Impact on the Future
When I was teaching children, the biggest age difference in a class was four years, and that only occurred when I had a student who had been held back a year and one who was a little young for the grade. Four years can make a difference in maturity levels with kids the age I had, but the overall effect was minimal.
Teaching adults, however, will be quite different. Realistically, I could expect students who have recently finished high school or college alongside those who are counting seconds to retirement. The students will have different values, needs, experiences, and outside influences. The stages of life bring different challenges. Being aware of those differences can help me anticipate possible barriers to learning.
Dealing with physical concerns, I may need to speak louder or slower for students who have hearing deficits. Tiny print and dim lighting might not be an option.
Psychological issues come into play when I deal with students at different stages. For example, a reasonable accommodation may need to be made when a student misses a class or deadline for taking care of a sick child or aging parent.
Socio-cultural differences are in effect, too. The older generations have different values than the younger ones, and different things motivate them. Sometimes the variations in their perspectives can encourage interesting conversation, but conflicts can develop, too.
Familiarity with the different theories can help me plan and execute lessons, but some care will need to be taken to make sure decisions are not made based on stereotypes.

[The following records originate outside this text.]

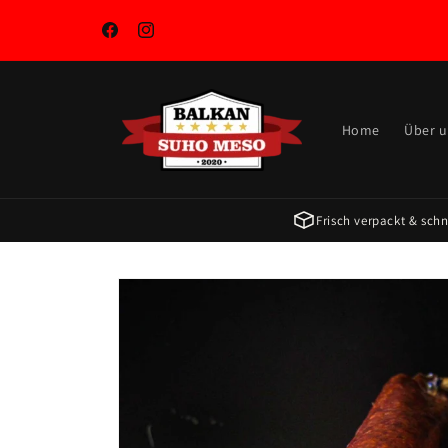
Preskoči
na
sadržaj
Facebook
Instagram
Home
Über 
Frisch verpackt & schne
Preskoči do
informacija
o
proizvodu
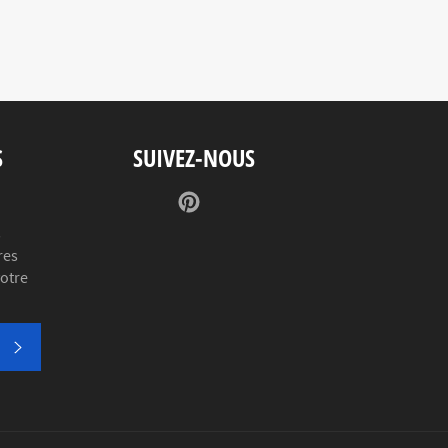
S
SUIVEZ-NOUS
Pinterest
s
res
votre
S'INSCRIRE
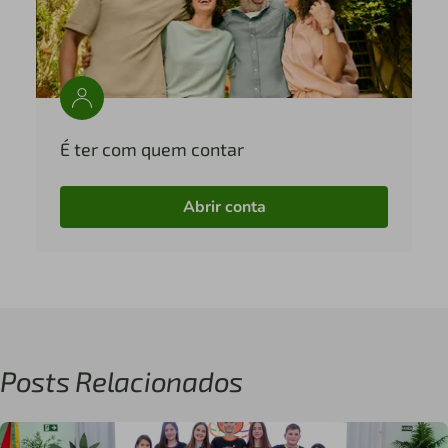
É ter com quem contar
Abrir conta
Posts Relacionados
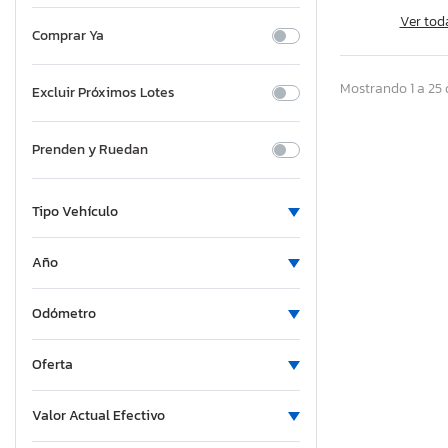
Ver tod
Comprar Ya
Mostrando 1 a 25 
Excluir Próximos Lotes
Prenden y Ruedan
Tipo Vehículo
Año
Odómetro
Oferta
Valor Actual Efectivo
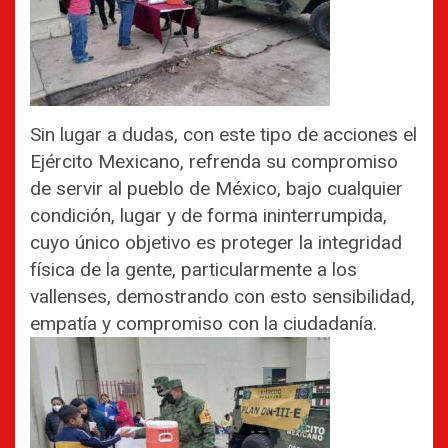
Sin lugar a dudas, con este tipo de acciones el
Ejército Mexicano, refrenda su compromiso
de servir al pueblo de México, bajo cualquier
condición, lugar y de forma ininterrumpida,
cuyo único objetivo es proteger la integridad
física de la gente, particularmente a los
vallenses, demostrando con esto sensibilidad,
empatía y compromiso con la ciudadanía.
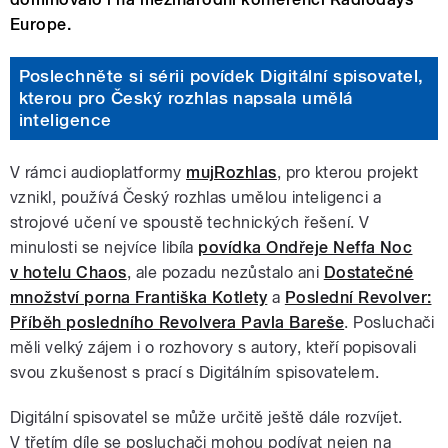
Europe.
Poslechněte si sérii povídek Digitální spisovatel,
kterou pro Český rozhlas napsala umělá
inteligence
V rámci audioplatformy
mujRozhlas
, pro kterou projekt
vznikl, používá Český rozhlas umělou inteligenci a
strojové učení ve spoustě technických řešení. V
minulosti se nejvíce libíla
povídka Ondřeje Neffa Noc
v hotelu Chaos
, ale pozadu nezůstalo ani
Dostatečné
množství porna Františka Kotlety
a
Poslední Revolver:
Příběh posledního Revolvera Pavla Bareše
. Posluchači
měli velký zájem i o rozhovory s autory, kteří popisovali
svou zkušenost s prací s Digitálním spisovatelem.
Digitální spisovatel se může určitě ještě dále rozvíjet.
V třetím díle se posluchači mohou podívat nejen na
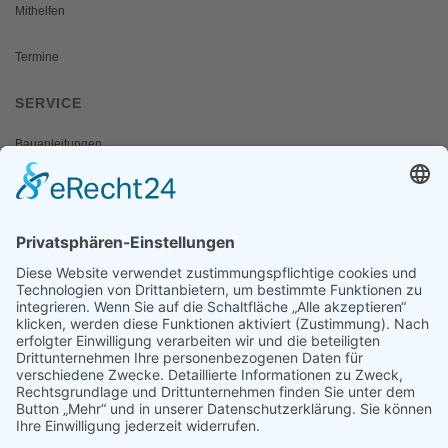
Mithelfen
Termine
SERVICE
Bauanleitungen
Schulangebote
Shop
Wanderausstellungen
MEDIEN & PRESSE
Informationsfalter
Informativ
Otternet
natur & land
Presse
ÜBER UNS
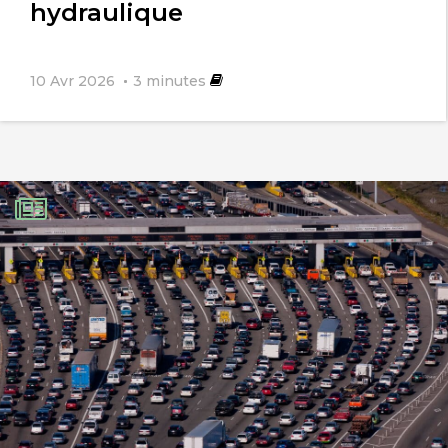
hydraulique
10 Avr 2026
3
minutes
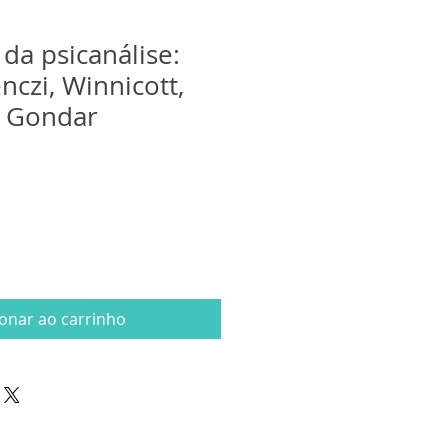
da psicanálise:
nczi, Winnicott,
ô Gondar
ionar ao carrinho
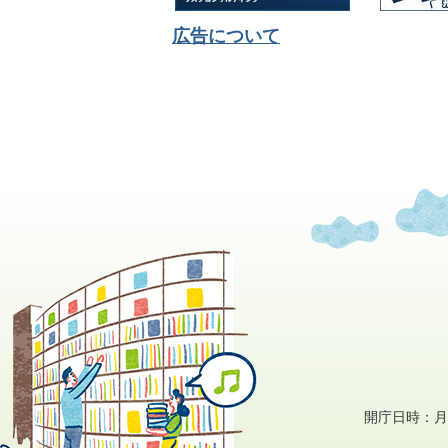
広告について
開庁日時：月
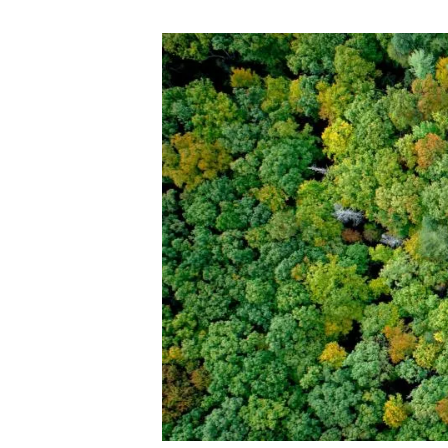
Marca y logotipos
Observac
Instalaciones
Temas t
Equidad, Diversidad e Inclusión (EDI)
Publica
Oficina de prensa
Synthesi
Ciencia abierta y gestión del conocimiento
Documentación
NOTICIAS Y AGENDA
Agenda
Eventos anteriores
Actualidad
Noticias
Biodiversidad
Cambio global
Funcionamiento de los ecosistemas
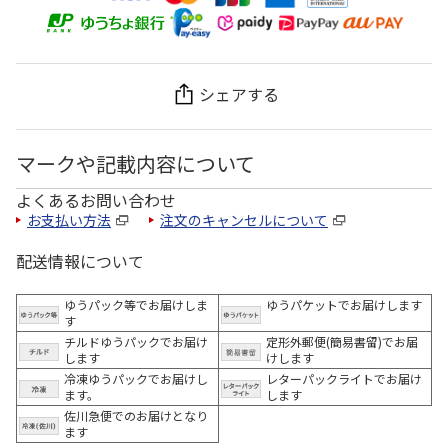
シェアする
マークや記載内容について
よくあるお問い合わせ
お支払い方法
注文のキャンセルについて
配送情報について
ゆうパック等でお届けしま
ゆうパケットでお届けします
す
チルドゆうパックでお届け
定形外郵便(簡易書留)でお届
します
けします
冷凍ゆうパックでお届けし
レターパックライトでお届け
ます。
します
佐川急便でのお届けとなり
ます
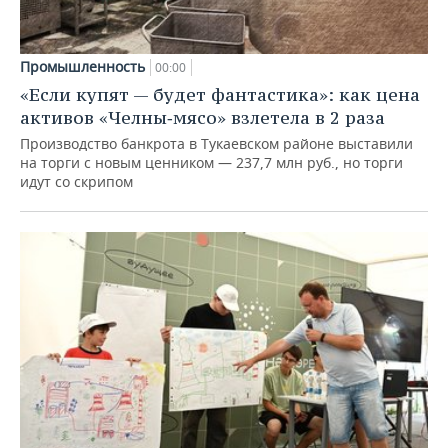
Промышленность
00:00
«Если купят — будет фантастика»: как цена
активов «Челны‑мясо» взлетела в 2 раза
Производство банкрота в Тукаевском районе выставили
на торги с новым ценником — 237,7 млн руб., но торги
идут со скрипом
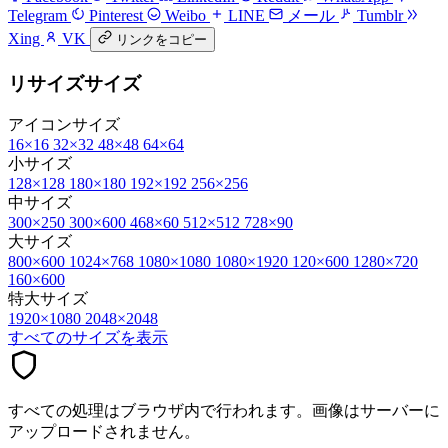
Telegram
Pinterest
Weibo
LINE
メール
Tumblr
Xing
VK
リンクをコピー
リサイズサイズ
アイコンサイズ
16×16
32×32
48×48
64×64
小サイズ
128×128
180×180
192×192
256×256
中サイズ
300×250
300×600
468×60
512×512
728×90
大サイズ
800×600
1024×768
1080×1080
1080×1920
120×600
1280×720
160×600
特大サイズ
1920×1080
2048×2048
すべてのサイズを表示
すべての処理はブラウザ内で行われます。画像はサーバーに
アップロードされません。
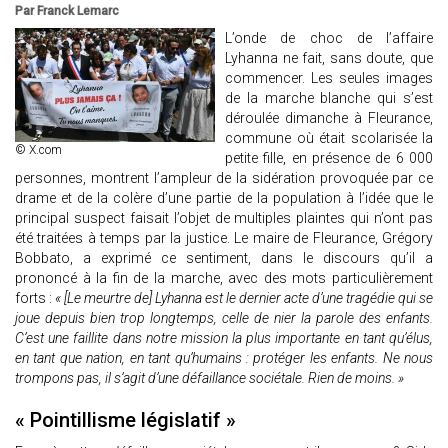
Par Franck Lemarc
L’onde de choc de l’affaire
Lyhanna ne fait, sans doute, que
commencer. Les seules images
de la marche blanche qui s’est
déroulée dimanche à Fleurance,
commune où était scolarisée la
© X.com
petite fille, en présence de 6 000
personnes, montrent l’ampleur de la sidération provoquée par ce
drame et de la colère d’une partie de la population à l’idée que le
principal suspect faisait l’objet de multiples plaintes qui n’ont pas
été traitées à temps par la justice. Le maire de Fleurance, Grégory
Bobbato, a exprimé ce sentiment, dans le discours qu’il a
prononcé à la fin de la marche, avec des mots particulièrement
forts :
« [Le meurtre de] Lyhanna est le dernier acte d’une tragédie qui se
joue depuis bien trop longtemps, celle de nier la parole des enfants.
C’est une faillite dans notre mission la plus importante en tant qu’élus,
en tant que nation, en tant qu’humains : protéger les enfants. Ne nous
trompons pas, il s’agit d’une défaillance sociétale. Rien de moins. »
« Pointillisme législatif »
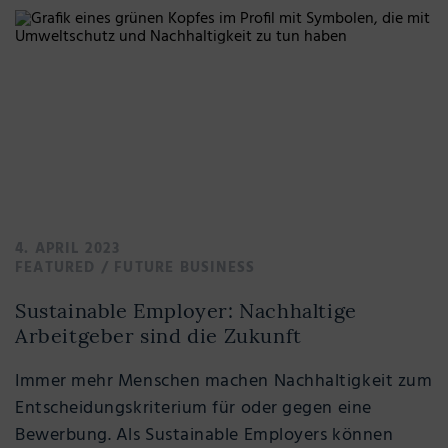
4. APRIL 2023
FEATURED
/
FUTURE BUSINESS
Sustainable Employer: Nachhaltige
Arbeitgeber sind die Zukunft
Immer mehr Menschen machen Nachhaltigkeit zum
Entscheidungskriterium für oder gegen eine
Bewerbung. Als Sustainable Employers können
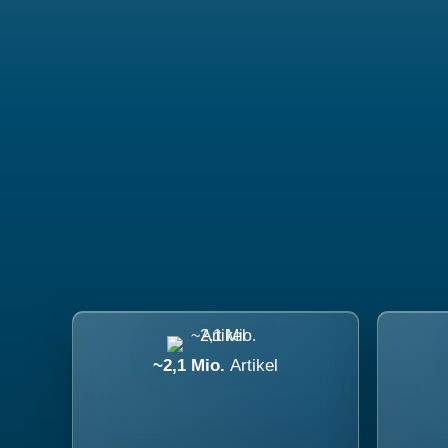
~2,1 Mio.
Artikel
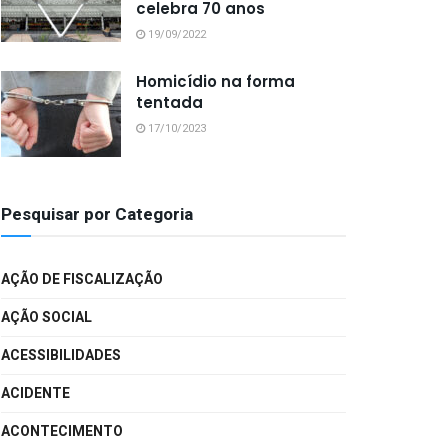
celebra 70 anos
19/09/2022
Homicídio na forma
tentada
17/10/2023
Pesquisar por Categoria
AÇÃO DE FISCALIZAÇÃO
AÇÃO SOCIAL
ACESSIBILIDADES
ACIDENTE
ACONTECIMENTO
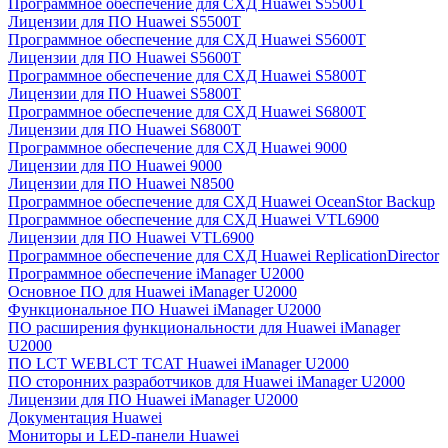
Программное обеспечение для СХД Huawei S5500T
Лицензии для ПО Huawei S5500T
Программное обеспечение для СХД Huawei S5600T
Лицензии для ПО Huawei S5600T
Программное обеспечение для СХД Huawei S5800T
Лицензии для ПО Huawei S5800T
Программное обеспечение для СХД Huawei S6800T
Лицензии для ПО Huawei S6800T
Программное обеспечение для СХД Huawei 9000
Лицензии для ПО Huawei 9000
Лицензии для ПО Huawei N8500
Программное обеспечение для СХД Huawei OceanStor Backup
Программное обеспечение для СХД Huawei VTL6900
Лицензии для ПО Huawei VTL6900
Программное обеспечение для СХД Huawei ReplicationDirector
Программное обеспечение iManager U2000
Основное ПО для Huawei iManager U2000
Функциональное ПО Huawei iManager U2000
ПО расширения функциональности для Huawei iManager
U2000
ПО LCT WEBLCT TCAT Huawei iManager U2000
ПО сторонних разработчиков для Huawei iManager U2000
Лицензии для ПО Huawei iManager U2000
Документация Huawei
Мониторы и LED-панели Huawei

The models are reliable to a point, but even the research on the effects of aging is inconclusive.
To improve my thought processes about education, I might need to look specifically into the views of education in different cultural groups. Although I spent all but two years of my teaching career in districts where my race was in the minority, the mandated curricula allowed little consideration for cultural backgrounds. Every year, when we spent time disaggregating the previous year’s test data, there was a lot of talk about differentiation, but that usually turned out to be a hand-wave. The school year would get going, and the mandated curricula had to be taught with fidelity, precluding any real differentiation.
A better understanding on the different assumptions and views my students have will help me design lessons that help them succeed.
About.com: Psychology. (2013). Erikson’s psychosocial stages summary chart. Retrieved from http://psychology.about.com/library/bl_psychosocial_summary.htm
Merriam, S. B., Caffarella, R. S., & Baumgartner, L. M. (2007). Learning in adulthood: A comprehensive guide (3rd ed.). San Francisco, CA: Jossey-Bass.